A pastoral delegation sent by the World Council of Churches (WCC) to Georgia and Russia has not been able to visit South Ossetia from the Georgian side of the ceasefire line. Unable to make the half-hour drive to Tskhinvali from within Georgia, they are now traveling thousands of kilometers to reach the enclave from the Russian side instead.
The ecumenical delegation could not get a guarantee of safe passage from the authorities inside South Ossetia. The route should by now be a corridor for aid, but the humanitarian access stipulated by the ceasefire agreement in mid-August is apparently not being honored. Armed groups are accused of acts of violence in the area.
Government and aid officials in Georgia told the WCC group that up to 7,000 ethnic Georgians are still living in South Ossetia under uncertain conditions. Even the Red Cross has largely been denied access, they said, but the Georgian Orthodox Church has limited access to a few of them.
Early in the war, with help from the Russian Orthodox Church, Georgian Orthodox Patriarch Ilia II secured permission to visit a bishop and a few priests and nuns who have stayed in South Ossetia. Since then the church has brought in food and brought out Georgian casualties that were still lying unburied several days after the war.
“We want to express our immense gratitude that you have come in the difficult situation Georgia is facing now,” the Georgian Patriarch told the WCC delegation.
“Be assured we are with you at this difficult time,” said Archbishop Nifon of Targoviste, Romania, the delegation head. “We have been following the situation in your country with great sorrow,” said Rev. Jean-Arnold de Clermont, president of the Conference of European Churches. “At the same time, we are greatly impressed by your visit to South Ossetia and by the public declarations in favor of peace by the two patriarchates of Russia and Georgia.”
“Russia is our neighbour and we should have good relations with it,” Ilia noted.
In Georgia the WCC delegation also met Armenian Orthodox and Baptist leaders, a member of parliament and a government minister responsible for refugees, the country’s public defender, member agencies of Action by Churches Together (ACT) International and displaced people living in camps and schools.
About two-thirds of the 150,000 people displaced into Georgia by the conflict have now returned to their homes. Most of the nearly 50,000 still displaced are housed in school buildings. Even as more durable solutions become urgent, ACT member agencies and local church aid workers told the WCC delegation of many gaps in meeting immediate needs.
“With schools in Georgia scheduled to open in one week, the people we met do not know what will happen next,” said Rev. Laszlo Lehel, director of Hungarian Inter-Church Aid and representing ACT on the delegation. Some 26,000 of these people are from South Ossetia, with little immediate prospect of returning home.
Lia Gogitze, a woman from South Ossetia living in a Tbilisi school, told the delegation, “We lived so well there with our orchards and livestock. It was like a small paradise. Here we share one cup.” Satellite photos show her village, Kemerti, as one of dozens of communities in the enclave heavily damaged by fire in the days since the major fighting ceased.

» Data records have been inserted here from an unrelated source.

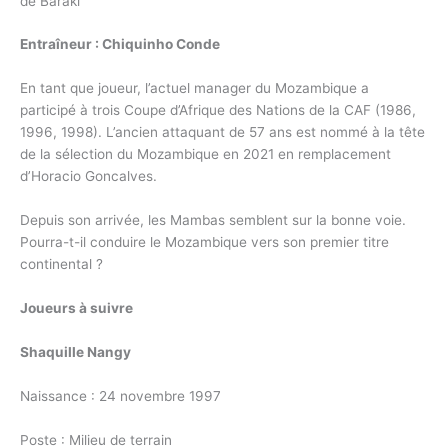
de Baraki
Entraîneur : Chiquinho Conde
En tant que joueur, l’actuel manager du Mozambique a
participé à trois Coupe d’Afrique des Nations de la CAF (1986,
1996, 1998). L’ancien attaquant de 57 ans est nommé à la tête
de la sélection du Mozambique en 2021 en remplacement
d’Horacio Goncalves.
Depuis son arrivée, les Mambas semblent sur la bonne voie.
Pourra-t-il conduire le Mozambique vers son premier titre
continental ?
Joueurs à suivre
Shaquille Nangy
Naissance : 24 novembre 1997
Poste : Milieu de terrain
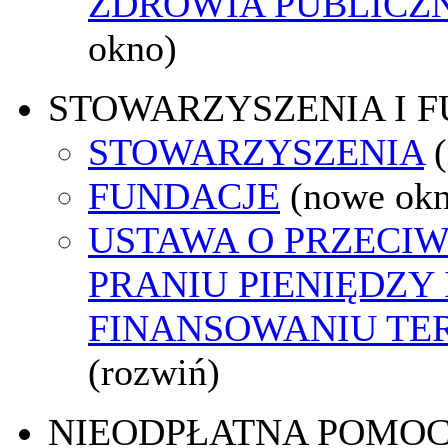
ZDROWIA PUBLICZ
okno)
STOWARZYSZENIA I 
STOWARZYSZENIA
FUNDACJE
(nowe ok
USTAWA O PRZECI
PRANIU PIENIĘDZY 
FINANSOWANIU T
(rozwiń)
NIEODPŁATNA POMO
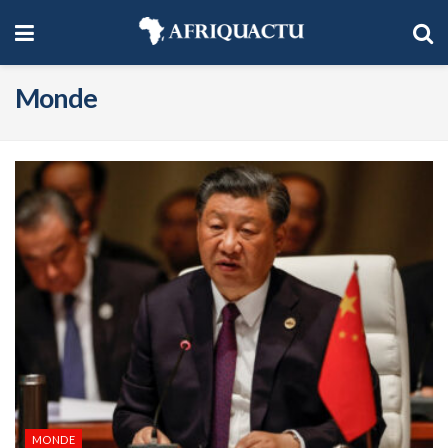
Monde
MONDE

To visit the enclave the delegation is making a 4,000-kilometer detour via Moscow and North Ossetia. When they reach the South Ossetian capital, Tskhinvali, they will be just 40 kilometers from where they were on their first day in Georgia.
In South Ossetia the ecumenical visitors will meet with church leaders, local officials and the recently displaced residents who have now mostly returned from North Ossetia. Also of concern are the ethnic Georgian residents still thought to be in the enclave after weeks of violence and many reports of looting, arson and forced evictions.
The trip will end in Moscow with visits to the Russian Orthodox Church and the government. In addition to Nifon, de Clermont and Lehel, the delegation includes the Rev Elenora Giddings-Ivory and Mr Jonathan Frerichs from the WCC secretariat in Geneva.